I don't really think that's the issue, though. After doing more reading, I really feel we're going about this all the wrong way. I feel my issues are more mechanical in nature. My head was literally in a vice, with my neck bent at an unnatural angle, for 10 hours, while someone drilled holes in my head. I think that probably has a lot to do with why it hurts. Not a chemical imbalance type thing more typical with other more organic migraine types. But, you know, I'm not a doctor.
The only thing they gave me today to help with the worsening headaches was an increase in my nortriptyline. Even though I've been on it for almost a year now and have had maybe 3 total months of help from it. The imitrex and motrin don't help either, but no one seems to believe that.
Maybe when I'm in appointments I don't look like I'm hurting. Maybe I should be more dishelved, pale, teary. I don't know. I just don't feel believed. But really, I promise I feel really bad. And this long with headaches this bad has me at the end of my rope.
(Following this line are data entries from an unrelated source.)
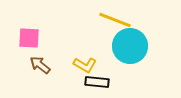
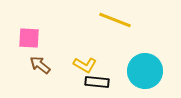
cyan circle: moved 15 px right, 25 px down
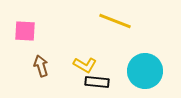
yellow line: moved 1 px down
pink square: moved 4 px left, 7 px up
brown arrow: moved 1 px right, 1 px down; rotated 35 degrees clockwise
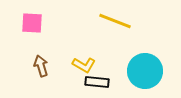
pink square: moved 7 px right, 8 px up
yellow L-shape: moved 1 px left
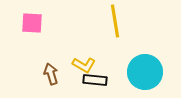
yellow line: rotated 60 degrees clockwise
brown arrow: moved 10 px right, 8 px down
cyan circle: moved 1 px down
black rectangle: moved 2 px left, 2 px up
It really sucks.
I read this afternoon about something called occipital neuralgia. "Occipital neuralgia, also known as C2 neuralgia, Arnold's neuralgia, is a medical condition characterized by chronic pain in the upper neck, back of the head and behind the eyes. These areas correspond to the locations of the lesser and greater occipital nerves. ... Occipital neuralgia is caused by damage to these nerves. ... The symptom of this condition is chronic headache. The pain is commonly localized in the back of head and around or over the top of the head, sometimes up to the eyebrow or behind the eye. Because chronic headaches are a common symptom for numerous conditions, occipital neuralgia is often misdiagnosed at first, most commonly as tension headache or a migraine leading to treatment failure or addiction. Another symptom is the eyes being sensitive to light, especially when headaches occur."
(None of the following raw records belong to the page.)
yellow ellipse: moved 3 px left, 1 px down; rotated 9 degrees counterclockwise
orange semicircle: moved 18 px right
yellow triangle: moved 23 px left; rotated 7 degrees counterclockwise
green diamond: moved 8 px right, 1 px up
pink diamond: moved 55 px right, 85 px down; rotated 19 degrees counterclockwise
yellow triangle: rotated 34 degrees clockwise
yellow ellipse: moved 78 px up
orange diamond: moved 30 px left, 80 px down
The headaches I most frequently get are a kind I call the "shot in the head" headaches. They feel like the back of my head has been blown off. Sometimes there's a point in the front of my head, either in the bridge of my nose or middle of my forehead, where it's like a bullet entry point pain (or what I imagine it to be) - more sharp and localized - and then the big intense pain in the back of my head where it's like it's exploded out. And sometimes there's a searing, burning, shooting pain along the top of my head. A lot of times the pain also goes down into my neck and tightens my shoulders. I think this sounds pretty similar to the occipital neuralgia description.
I would love to be off medications. If something's working, then that's fine, I'll take it. But to take a bunch of medicine that doesn't seem to do anything seems stupid. It's a waste of money, waste of medicine, and unnecessary damage to the rest of my body, plus who knows what all side effects. If we can just figure out why I'm hurting, I feel like I can find therapies that can be better directed at curing the problem instead of just masking the pain. I'd feel much more positive about acupuncture, massage, etc. But I feel like I need the doctors to help me find the why first.
Now we're finding all these other possible things wrong with me, but I'm still convinced most of the problem started two years ago with "you have a brain tumor".